Nous avons à traverser un long chenal, orienté nord-sud, qui renforce la petite brise.  Le trajet recommandé, qui coupe le chenal à angle droit pour rejoindre l’itinéraire officiel sous le vent des îles nous laisserait fort peu profiter de cette brise, et nous décidons d’en sortir, en « coupant » vers le sud-est.  La carte ne porte pas de profondeur pour cette zone, sans doute jamais sondée.  Prudents, nous faisons donc de nombreux points, et veillons attentivement.  Mais bientôt un doute nous prend : le cap annoncé par le navigateur ne plaît pas beaucoup au barreur, qui a jeté aussi un coup d’œil sur la carte.  Quelques questions des plus diplomatiques sont échangées, histoire de vérifier que chacun sait encore où est le sud, d’où vient le vent, et surtout, quelle est cette île là, au milieu du jeu de quille.  Robert ne se prive pas de participer à l’embrouille, et pendant un moment, trois capitaines suggèrent chacun leurs cap et option, assez différents bien sûr.  La réconciliation se fait sur le compte de la carte : non seulement elle n’est pas sondée cette zone, mais elle est mal cartographiée.  On nous avait prévenu que toute la cartographie des canaux n’avait pas encore été refaite selon la méthode du système GPS, et que des écarts jusqu'à deux milles pouvaient se présenter avec le point GPS.  Mais là, on a l’impression que l’île en question est tout simplement mal située, même en tenant compte d’un décalage avec notre position GPS.   Ben, y’avait qu’à pas sortir des itinéraires recommandés !  Maintenant, il s’agit de retrouver la passe que l’on voulait emprunter pour rejoindre ce trajet…Et bien entendu, une fois que l’on a mis la carte en doute, la confiance est difficile a rétablir…Mais, remarquable exploit, les z’Ataramiens évitent l’ataramiade, et se retrouvent sains et saufs dans le chenal balisé. 

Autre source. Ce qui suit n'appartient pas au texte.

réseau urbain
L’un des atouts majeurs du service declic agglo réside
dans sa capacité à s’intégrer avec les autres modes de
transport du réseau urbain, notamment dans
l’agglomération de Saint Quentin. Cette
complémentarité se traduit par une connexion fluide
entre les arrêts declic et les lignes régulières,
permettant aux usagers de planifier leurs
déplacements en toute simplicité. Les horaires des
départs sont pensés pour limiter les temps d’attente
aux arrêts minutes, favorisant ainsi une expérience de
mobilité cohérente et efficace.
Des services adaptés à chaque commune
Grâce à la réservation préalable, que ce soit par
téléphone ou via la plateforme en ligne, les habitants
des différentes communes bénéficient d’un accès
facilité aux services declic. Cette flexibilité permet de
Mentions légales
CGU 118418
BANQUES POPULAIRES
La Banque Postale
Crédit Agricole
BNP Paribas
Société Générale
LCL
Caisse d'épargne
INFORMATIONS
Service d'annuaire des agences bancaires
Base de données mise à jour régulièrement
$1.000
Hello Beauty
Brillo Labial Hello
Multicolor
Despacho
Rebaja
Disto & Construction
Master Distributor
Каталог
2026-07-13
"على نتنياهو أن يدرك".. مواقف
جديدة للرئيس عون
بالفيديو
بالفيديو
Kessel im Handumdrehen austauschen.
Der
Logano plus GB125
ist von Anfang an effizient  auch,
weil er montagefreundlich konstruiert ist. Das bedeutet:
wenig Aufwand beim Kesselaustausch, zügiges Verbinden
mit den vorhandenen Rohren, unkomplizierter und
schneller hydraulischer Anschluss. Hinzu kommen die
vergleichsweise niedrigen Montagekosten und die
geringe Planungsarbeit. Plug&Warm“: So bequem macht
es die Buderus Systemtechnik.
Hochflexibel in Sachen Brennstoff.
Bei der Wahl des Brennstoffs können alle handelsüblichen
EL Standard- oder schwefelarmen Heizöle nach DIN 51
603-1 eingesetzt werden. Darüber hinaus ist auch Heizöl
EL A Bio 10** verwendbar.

Quelques milles plus loin, le très joli village de Puerto Aguirre apparaît sur les collines de Isla Las Huichas.  Des maisons colorées forment un patchwork sur les monticules verts. D'innombrables barques de pêcheurs occupent toutes les plages.  Située a l’extrémité sud de l’île, le village est isolé du chenal par la petite Isla Eugenio, qui protège plusieurs petites anses de l’île principal, en faisant autant de mouillages idéaux.  Sur cette petite île se trouve le cimetière de la ville.  On rêve de voir un enterrement, ce doit être fabuleux de voir la suite de barques multicolores s’étirer lentement du village au cimetière dans ce petit chenal encaissé.  Mais heureusement pour nos hôtes, nous n’en verront pas. 

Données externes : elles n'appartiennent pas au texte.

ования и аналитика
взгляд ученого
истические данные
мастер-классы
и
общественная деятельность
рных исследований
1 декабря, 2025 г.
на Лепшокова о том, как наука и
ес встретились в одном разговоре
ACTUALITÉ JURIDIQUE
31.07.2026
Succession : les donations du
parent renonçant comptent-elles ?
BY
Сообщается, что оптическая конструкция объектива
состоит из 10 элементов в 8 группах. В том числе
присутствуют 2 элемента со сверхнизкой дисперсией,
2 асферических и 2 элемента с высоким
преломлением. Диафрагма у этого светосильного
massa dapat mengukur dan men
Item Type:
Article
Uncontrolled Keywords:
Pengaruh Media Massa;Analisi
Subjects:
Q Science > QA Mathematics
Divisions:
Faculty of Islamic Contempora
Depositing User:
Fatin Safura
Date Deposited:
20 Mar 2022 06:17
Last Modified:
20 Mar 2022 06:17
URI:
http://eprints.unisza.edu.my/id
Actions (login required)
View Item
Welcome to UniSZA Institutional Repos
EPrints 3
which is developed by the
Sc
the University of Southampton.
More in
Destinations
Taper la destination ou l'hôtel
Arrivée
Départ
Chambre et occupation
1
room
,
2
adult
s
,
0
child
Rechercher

Nous mouillerons d’abord devant la ville pour faire le plein de diesel et de vivres.  On rendra même « service » à la communauté, en échangeant une partie de ce diesel contre de l’essence, actuellement en rupture de stock sur l’île.  Nous, depuis que l’on a plus de moteur hors-bord, elle nous est devenu un peu inutile.  Ensuite, on choisira une petite anse pour passer la nuit tranquille.  En se promenant sur l’île, on profite d’une vue exceptionnelle sur les sommets enneigés des Andes.     

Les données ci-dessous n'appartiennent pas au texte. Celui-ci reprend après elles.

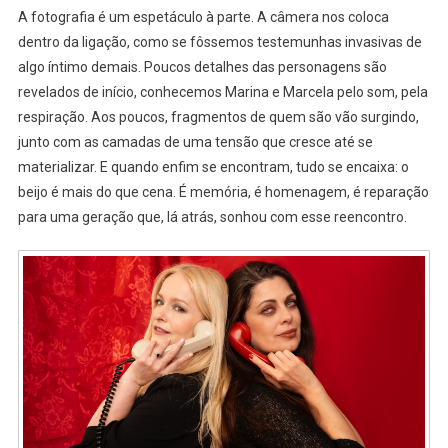
A fotografia é um espetáculo à parte. A câmera nos coloca
dentro da ligação, como se fôssemos testemunhas invasivas de
algo íntimo demais. Poucos detalhes das personagens são
revelados de início, conhecemos Marina e Marcela pelo som, pela
respiração. Aos poucos, fragmentos de quem são vão surgindo,
junto com as camadas de uma tensão que cresce até se
materializar. E quando enfim se encontram, tudo se encaixa: o
beijo é mais do que cena. É memória, é homenagem, é reparação
para uma geração que, lá atrás, sonhou com esse reencontro.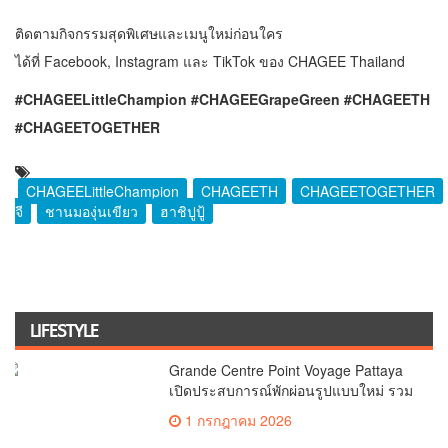
ติดตามกิจกรรมสุดพิเศษและเมนูใหม่ก่อนใคร
ได้ที่
Facebook
,
Instagram
และ
TikTok
ของ CHAGEE Thailand
#CHAGEELittleChampion #CHAGEEGrapeGreen #CHAGEETH
#CHAGEETOGETHER
CHAGEELittleChampion
CHAGEETH
CHAGEETOGETHER
จี
ชานมองุ่นเขียว
ฮาชิปูปู้
LIFESTYLE
Grande Centre Point Voyage Pattaya
เปิดประสบการณ์พักผ่อนรูปแบบใหม่ รวม
ทุกไลฟ์สไตล์ไว้ในจุดหมายเดียว
1 กรกฎาคม 2026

Et le lendemain, vamos pour la Laguna San Raphael.  Prochain village : Puerto Eden, après le Golfe de Penas. 

On croise des dauphins, des lions de mer et des manchots en quittant notre mouillage.  Bien qu’au moteur, la navigation est agréable, sous le soleil, dans un dédale de petite île, et les Andes en arrière plan.    Après quelques zig-zag, nous voilà descendant le long canal Costa avec, miracle, dieu existe, du vent dans le dos.  Pas suffisant pour faire une vitesse décente, mais quand même !  Avec Perkins à mi-régime, et même le courant, on galope à plus de 7 nœuds…On va donc plus loin que ce que l’on imaginait, mais pas tellement, car quand le courant change, nous voilà nous traînant jusqu'à Puerto Bonito, dans la Bahia Eugenia.  Il pleut jusqu’au soir.  Le baro baisse.  Hé, s’avez quoi, on est le 31 !  Anne et Robert n’ont heureusement pas perdu ça de vue ; ils cuisinent depuis le début de la nav, et en sont à fignoler le dessert !  Faut dire que ce soir, on ne fête pas qu’un quelconque changement de date, mais aussi, à minuit, l’anniversaire de Robert !  On se gave donc jusqu’à minuit, ben oui, un peu comme vous tous…Sauf qu’à minuit, on recommence, pour l’anniversaire ! 

Non, gentils lecteurs, on ne vous oublie pas : perdu loin de vous dans les tréfonds de la fin du monde, nous vous souhaitons une très heureuse avant dernière année du xxè siècle ; qu’elle soit faite de bonheurs, sur terre, sur mer, et pourquoi pas, dans les airs.   

Puissiez-vous être des rêveurs diurnes, de ceux qui réalisent leurs rêves, et continuent de rêver, pour s’en faire de nouveaux. 
(tout ca pour vous glisser une petite citation… : 
« All men dream : but not equally.  Those who dream by night in the dusty recesses of their minds wake up in the day to find that it was vanity : but the dreamers of the day are dangerous men, for they may act their dreams with open eyes, to make it possible ». T.E.Lawrence, Seven Pilars of wisdom )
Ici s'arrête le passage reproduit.